As an example, there is one article on Pontius Pilate that uses the conventions of the novel to set up a storylike explanation of what would have happened had Pilate refused to crucify Jesus. We get a peek into Pilate's thought processes as he reasons through his unwillingness to put the man to death; he finally settles on the fact that he'd rather have a riot than deal with his angry wife! Another historian writes as though he were a historian looking back on the second World War - here a Franco-Prussian conflict - in the wake of the election of Lord Halifax, not Winston Churchill, to the Prime Ministership during the war. One historian even imagines the consequences of Napoleon III's being cured of a bladder stone and not declaring war on Bismarck.

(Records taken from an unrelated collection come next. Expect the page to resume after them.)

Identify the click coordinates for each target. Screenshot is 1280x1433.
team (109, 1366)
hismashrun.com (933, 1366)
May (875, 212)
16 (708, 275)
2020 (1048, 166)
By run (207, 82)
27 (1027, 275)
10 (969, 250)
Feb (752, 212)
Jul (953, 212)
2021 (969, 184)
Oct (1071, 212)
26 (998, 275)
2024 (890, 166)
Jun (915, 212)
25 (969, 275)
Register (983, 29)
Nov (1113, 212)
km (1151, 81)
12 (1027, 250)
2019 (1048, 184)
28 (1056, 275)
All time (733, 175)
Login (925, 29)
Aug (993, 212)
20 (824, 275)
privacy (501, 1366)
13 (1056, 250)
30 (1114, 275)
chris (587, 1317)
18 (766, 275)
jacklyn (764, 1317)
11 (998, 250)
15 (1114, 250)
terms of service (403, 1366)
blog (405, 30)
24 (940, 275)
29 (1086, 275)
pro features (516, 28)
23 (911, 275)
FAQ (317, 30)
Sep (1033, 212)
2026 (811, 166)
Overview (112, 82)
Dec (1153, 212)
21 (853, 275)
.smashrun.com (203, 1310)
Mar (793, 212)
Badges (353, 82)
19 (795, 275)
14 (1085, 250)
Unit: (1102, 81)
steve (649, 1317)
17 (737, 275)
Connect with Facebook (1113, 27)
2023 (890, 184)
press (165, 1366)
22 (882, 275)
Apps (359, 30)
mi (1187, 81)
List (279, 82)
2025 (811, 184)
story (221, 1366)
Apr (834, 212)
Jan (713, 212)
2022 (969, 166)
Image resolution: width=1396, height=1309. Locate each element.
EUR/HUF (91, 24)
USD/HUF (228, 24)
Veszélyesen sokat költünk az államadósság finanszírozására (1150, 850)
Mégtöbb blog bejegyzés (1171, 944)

Even the stories that don't engage in counterfactuals are interesting. "The Boys Who Saved Australia" is a story of the Kokoda Trail, a horrible jungle trail that ill-equipped, under-trained, and understaffed Australian militia were sent to defend - a critical trail that was the back route to capturing New Guinea, and eventually to blocking off Australia. These "boys" were dressed in smooth-soled boots and khaki-colored uniforms, and were sent against well-trained, jungled dressed Japanese commandos. The Australians didn't win; they stalled as they battled altitude sickness, jungle rot, rust, rotting clothes, broken bones, and breaking weapons. They were vilified by MacArthur and his aides, who had no idea how horrible the so-called "trail" really was. They fell back continually, and yet they held the Japanese off long enough for the element of surprise to be entirely gone and the Japanese themselves to abandon their backdoor plan. One doesn't have to delve too deep into the counterfactual to understand how different history would be without these men (now rightfully lauded in Australia.)
This is more interesting a compilation than the first book, though it does dwell overmuch on the twentieth century and World War II. Still, as people are less likely to understand the consequences of actions beyond the last century (television as the most important invention of the last 1000 years? Gaaaaahhhhh) it's probably just as well.